Why United stopped chasing players who weren’t all in
ESPN reported that United executives saw a direct connection between players who genuinely wanted to be there and how quickly they adapted. Mbeumo and Cunha turned down other suitors including Tottenham last summer because they wanted United specifically. Staff inside the club believed that was a key reason both fit in fast.
Contrast that with what happened with Jadon Sancho. Some staff maintain Sancho was never fully sure about leaving Borussia Dortmund for United in 2021. That uncertainty, they think, played a role in the struggles that followed.
United missed on its primary midfield targets this summer — Elliot Anderson went to Manchester City, Mateus Fernandes went to Tottenham — but the club didn’t panic. That would have been the old way. The INEOS way was to move quietly and quickly, first for Chelsea’s Andrey Santos at $50 million, then for Tielemans.
The release clause advantage and the United tax problem
Chief executive Omar Berrada likes deals with release clauses. It kills what people inside the game call the United tax — the premium sellers slap on when they know United has money.
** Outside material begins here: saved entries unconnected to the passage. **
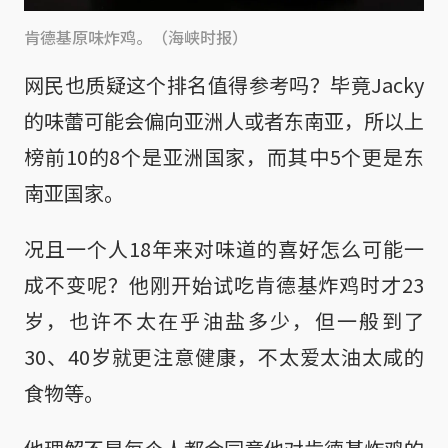
肯德基原味炸鸡。（海峡时报）
网民也质疑这个排名值得参考吗？毕竟Jacky
的味蕾可能会偏向亚洲人或者东南亚，所以上
榜前10的8个是亚洲国家，而其中5个更是东
南亚国家。
况且一个人18年来对味道的喜好怎么可能一
成不变呢？他刚开始试吃肯德基炸鸡时才23
岁，也许不太在乎油盐多少，但一般到了
30、40岁就更注意健康，不太爱太油太咸的
食物等。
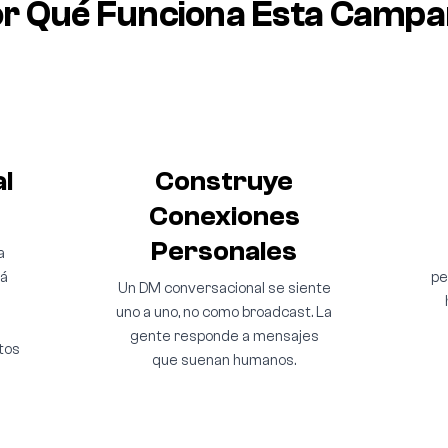
r Qué Funciona Esta Camp
al
Construye
Conexiones
Personales
a
tá
pe
Un DM conversacional se siente
uno a uno, no como broadcast. La
gente responde a mensajes
tos
que suenan humanos.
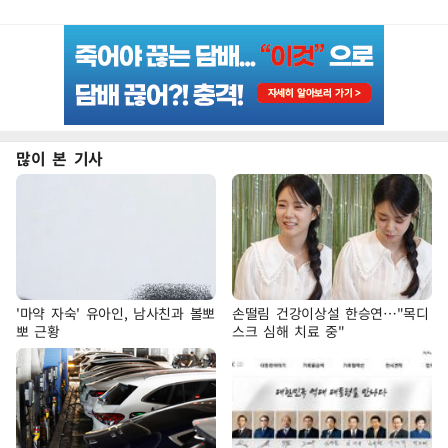
많이 본 기사
'마약 자숙' 유아인, 남사친과 볼뽀
손떨림 건강이상설 한승연…"목디
뽀 근황
스크 심해 치료 중"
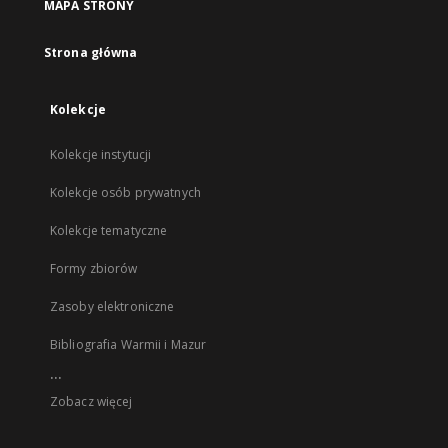
MAPA STRONY
Strona główna
Kolekcje
Kolekcje instytucji
Kolekcje osób prywatnych
Kolekcje tematyczne
Formy zbiorów
Zasoby elektroniczne
Bibliografia Warmii i Mazur
...
Zobacz więcej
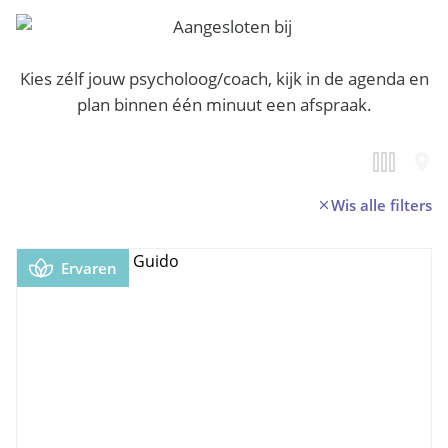
Kies zélf jouw psycholoog/coach, kijk in de agenda en
plan binnen één minuut een afspraak.
Wis alle filters
Ervaren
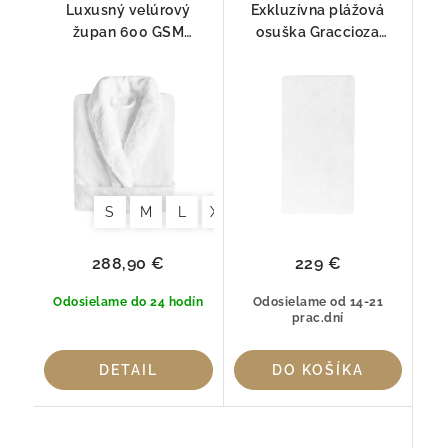
Luxusný velúrový
Exkluzívna plážová
župan 600 GSM
osuška Graccioza
Graccioza Egoist Biely –
EGOIST Biela – 100%
100 % česaná bavlna
Egyptská bavlna GIZA
ELS (800 g/m²)
S
M
L
XL
288,90 €
229 €
Odosielame do 24 hodín
Odosielame od 14-21
prac.dní
DETAIL
DO KOŠÍKA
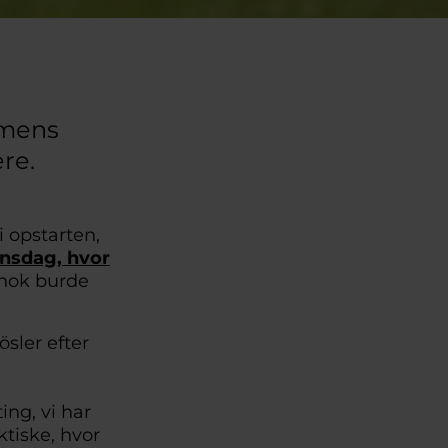
 mens
re.
 opstarten,
nsdag, hvor
 nok burde
sler efter
ing, vi har
tiske, hvor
For $35 million in a summer where comparable Premier League midfielders are going for much more, the club views Tielemans as a bargain.
Aston Villa wanted to keep him. They offered improved terms. Saudi clubs offered him life-changing money. Tielemans made it very clear where he wanted to go.
The same applied to Santos. United first tried to sign him last summer while negotiating Alejandro Garnacho’s move to Chelsea. Chelsea said no then. United stayed in touch with Santos’s representatives. When Chelsea’s position changed, United pounced.
United’s approach is straightforward now: prioritize players who view Old Trafford as the peak of their career, not just a place to cash checks. It sounds obvious. But for a club that spent years signing guys who were more interested in the payday than the badge, it qualifies as a real shift.